### EXERCISE INSTRUCTIONS
Once the pictures are set aside, output all the records exactly.
◆ ◆ ◆ ◆ ◆
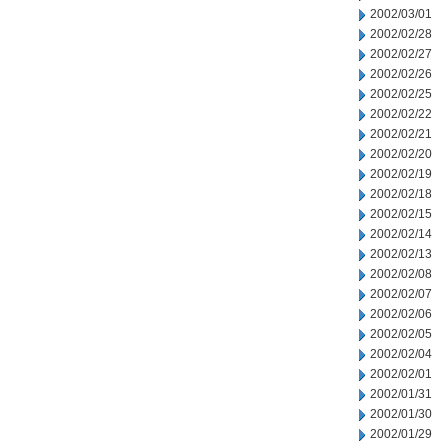
2002/03/01
2002/02/28
2002/02/27
2002/02/26
2002/02/25
2002/02/22
2002/02/21
2002/02/20
2002/02/19
2002/02/18
2002/02/15
2002/02/14
2002/02/13
2002/02/08
2002/02/07
2002/02/06
2002/02/05
2002/02/04
2002/02/01
2002/01/31
2002/01/30
2002/01/29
◆ ◆ ◆ ◆ ◆
### ANSWER FOR THIS EXERCISE
2002/03/01
2002/02/28
2002/02/27
2002/02/26
2002/02/25
2002/02/22
2002/02/21
2002/02/20
2002/02/19
2002/02/18
2002/02/15
2002/02/14
2002/02/13
2002/02/08
2002/02/07
2002/02/06
2002/02/05
2002/02/04
2002/02/01
2002/01/31
2002/01/30
2002/01/29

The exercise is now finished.